Her face went blank, her eyes flat. She uncrossed her arms. Her weight sunk into her hips. Her knees bent a little. He figured she was good for maybe one or two more rounds of insults, but he’d gauged wrong.
She shifted her shoulders, swung at the hips, her right arm unfurling. A few years earlier, he might have been able to slip it and get inside. But a few years earlier, she might have been faster. Either way, all he managed was to turn his head away and pull back a couple centimeters before her knuckles slapped into his cheekbone. If he’d been slower, it would have splashed his nose across his face. Her next punch was already coming, and he turned so that it got his shoulder at an angle. The pain was sudden and wide and familiar as an old song. He felt this thing in his throat blowing up like a balloon, expanding out bigger than he was.

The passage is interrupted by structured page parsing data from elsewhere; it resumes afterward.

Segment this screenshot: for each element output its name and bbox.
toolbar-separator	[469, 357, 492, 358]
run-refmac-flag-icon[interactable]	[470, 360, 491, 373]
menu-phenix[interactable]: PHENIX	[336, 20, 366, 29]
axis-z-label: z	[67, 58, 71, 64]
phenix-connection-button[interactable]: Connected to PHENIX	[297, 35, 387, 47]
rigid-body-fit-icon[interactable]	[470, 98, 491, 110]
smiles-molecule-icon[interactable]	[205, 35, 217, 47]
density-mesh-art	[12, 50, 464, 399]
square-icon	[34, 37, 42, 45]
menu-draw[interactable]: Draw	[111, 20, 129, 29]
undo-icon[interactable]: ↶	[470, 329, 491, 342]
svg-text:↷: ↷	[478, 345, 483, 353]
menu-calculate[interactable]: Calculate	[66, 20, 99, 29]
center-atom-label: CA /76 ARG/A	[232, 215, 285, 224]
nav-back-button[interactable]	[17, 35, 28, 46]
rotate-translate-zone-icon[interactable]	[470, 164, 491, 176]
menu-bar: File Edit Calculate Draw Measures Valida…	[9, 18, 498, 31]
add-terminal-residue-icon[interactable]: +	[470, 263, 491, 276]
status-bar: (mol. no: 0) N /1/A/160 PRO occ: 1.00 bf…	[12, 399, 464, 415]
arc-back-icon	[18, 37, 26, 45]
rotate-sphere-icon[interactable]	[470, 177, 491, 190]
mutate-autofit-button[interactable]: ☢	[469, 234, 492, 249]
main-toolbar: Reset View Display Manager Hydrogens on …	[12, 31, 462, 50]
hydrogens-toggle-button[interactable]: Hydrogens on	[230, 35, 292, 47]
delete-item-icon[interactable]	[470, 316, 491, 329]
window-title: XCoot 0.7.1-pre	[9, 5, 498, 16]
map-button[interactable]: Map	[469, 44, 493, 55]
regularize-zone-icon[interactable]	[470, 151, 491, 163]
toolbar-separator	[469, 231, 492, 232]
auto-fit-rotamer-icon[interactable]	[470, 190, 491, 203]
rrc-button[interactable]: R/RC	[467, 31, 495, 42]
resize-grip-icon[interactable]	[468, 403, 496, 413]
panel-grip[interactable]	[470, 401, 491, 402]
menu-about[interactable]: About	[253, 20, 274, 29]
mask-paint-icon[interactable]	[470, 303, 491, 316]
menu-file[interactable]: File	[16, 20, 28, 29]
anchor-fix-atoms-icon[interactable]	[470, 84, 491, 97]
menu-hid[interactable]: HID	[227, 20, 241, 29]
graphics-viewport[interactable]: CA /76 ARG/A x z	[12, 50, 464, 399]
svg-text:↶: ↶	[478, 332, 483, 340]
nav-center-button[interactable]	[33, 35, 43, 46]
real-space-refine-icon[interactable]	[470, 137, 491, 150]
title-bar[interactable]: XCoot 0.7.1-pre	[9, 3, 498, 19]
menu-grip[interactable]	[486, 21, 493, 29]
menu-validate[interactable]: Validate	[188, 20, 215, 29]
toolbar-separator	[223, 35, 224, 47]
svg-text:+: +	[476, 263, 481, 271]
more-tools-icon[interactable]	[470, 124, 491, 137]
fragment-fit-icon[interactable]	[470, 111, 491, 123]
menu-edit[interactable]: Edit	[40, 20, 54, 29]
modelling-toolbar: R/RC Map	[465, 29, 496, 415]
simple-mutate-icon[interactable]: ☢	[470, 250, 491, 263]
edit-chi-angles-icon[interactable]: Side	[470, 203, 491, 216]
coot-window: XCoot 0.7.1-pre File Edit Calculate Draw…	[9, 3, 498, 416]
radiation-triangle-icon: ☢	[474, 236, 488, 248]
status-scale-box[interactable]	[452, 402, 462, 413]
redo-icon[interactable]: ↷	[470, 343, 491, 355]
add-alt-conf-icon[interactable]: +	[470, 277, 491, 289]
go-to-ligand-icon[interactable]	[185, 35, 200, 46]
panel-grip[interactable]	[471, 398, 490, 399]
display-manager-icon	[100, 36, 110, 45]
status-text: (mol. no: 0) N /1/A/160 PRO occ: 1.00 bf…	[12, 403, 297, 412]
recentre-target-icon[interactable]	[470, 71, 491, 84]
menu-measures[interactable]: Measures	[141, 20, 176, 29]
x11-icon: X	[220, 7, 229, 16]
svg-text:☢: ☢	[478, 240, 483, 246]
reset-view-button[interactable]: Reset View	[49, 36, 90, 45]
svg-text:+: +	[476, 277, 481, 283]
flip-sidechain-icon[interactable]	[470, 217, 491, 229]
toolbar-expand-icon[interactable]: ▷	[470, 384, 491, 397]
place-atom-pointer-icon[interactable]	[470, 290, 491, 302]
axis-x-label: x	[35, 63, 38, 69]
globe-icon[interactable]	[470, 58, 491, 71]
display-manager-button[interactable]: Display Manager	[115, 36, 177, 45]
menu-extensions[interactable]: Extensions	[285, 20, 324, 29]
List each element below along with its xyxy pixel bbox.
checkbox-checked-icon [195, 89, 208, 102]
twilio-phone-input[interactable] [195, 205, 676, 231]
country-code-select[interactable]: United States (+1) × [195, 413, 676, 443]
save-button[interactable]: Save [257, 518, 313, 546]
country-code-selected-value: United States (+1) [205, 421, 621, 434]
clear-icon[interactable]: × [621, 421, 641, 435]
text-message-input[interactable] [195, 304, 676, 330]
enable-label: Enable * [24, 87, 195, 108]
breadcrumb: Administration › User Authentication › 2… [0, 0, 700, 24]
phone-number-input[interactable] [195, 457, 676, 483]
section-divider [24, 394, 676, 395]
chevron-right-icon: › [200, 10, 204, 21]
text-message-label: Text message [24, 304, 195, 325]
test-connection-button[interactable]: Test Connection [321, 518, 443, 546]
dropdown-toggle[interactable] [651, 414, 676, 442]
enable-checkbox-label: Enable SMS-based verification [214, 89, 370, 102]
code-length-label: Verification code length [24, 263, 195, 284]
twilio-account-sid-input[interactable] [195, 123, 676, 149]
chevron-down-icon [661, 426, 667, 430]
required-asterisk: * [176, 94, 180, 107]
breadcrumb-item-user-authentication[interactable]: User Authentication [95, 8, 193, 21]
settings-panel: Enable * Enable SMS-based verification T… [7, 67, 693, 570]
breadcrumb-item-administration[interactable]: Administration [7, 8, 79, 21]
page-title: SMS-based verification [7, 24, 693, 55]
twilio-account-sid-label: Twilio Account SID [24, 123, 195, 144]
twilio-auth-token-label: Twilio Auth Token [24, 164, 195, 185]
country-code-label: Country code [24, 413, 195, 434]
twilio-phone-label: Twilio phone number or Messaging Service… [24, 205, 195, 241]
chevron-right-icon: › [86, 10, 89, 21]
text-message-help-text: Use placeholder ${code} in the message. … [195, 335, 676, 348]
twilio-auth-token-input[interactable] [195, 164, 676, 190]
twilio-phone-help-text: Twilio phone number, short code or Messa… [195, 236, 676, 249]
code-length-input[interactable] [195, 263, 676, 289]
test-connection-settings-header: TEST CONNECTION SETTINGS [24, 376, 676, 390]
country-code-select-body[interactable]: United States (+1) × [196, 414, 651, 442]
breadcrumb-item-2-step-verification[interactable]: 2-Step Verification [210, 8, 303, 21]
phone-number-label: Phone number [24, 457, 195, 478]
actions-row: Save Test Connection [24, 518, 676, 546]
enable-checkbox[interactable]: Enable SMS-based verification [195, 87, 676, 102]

He kicked straight, hitting just above her hip with his knee still bent. It wasn’t to break her but to push her back, then with the room he’d opened between them, he rushed her. Right fist to her face, left swinging up into her ribs. She lifted her arms into a boxer’s stance, but a fraction of a second too late. He finally got inside her guard, his right elbow across her throat, and he had her back against the door. Pushing against her windpipe. She shifted under him, looking for a way to get a breath. His legs and back ached with the effort of closing her throat for her. He gritted his teeth until they creaked.
The pain in his balls started with a thump like hearing someone drop a brick, then a second later the brightness came, spreading out through his whole body. He felt himself stumble back. Bobbie turned out from under his arm, hitting him once with each fist on exactly the same rib. He felt it give.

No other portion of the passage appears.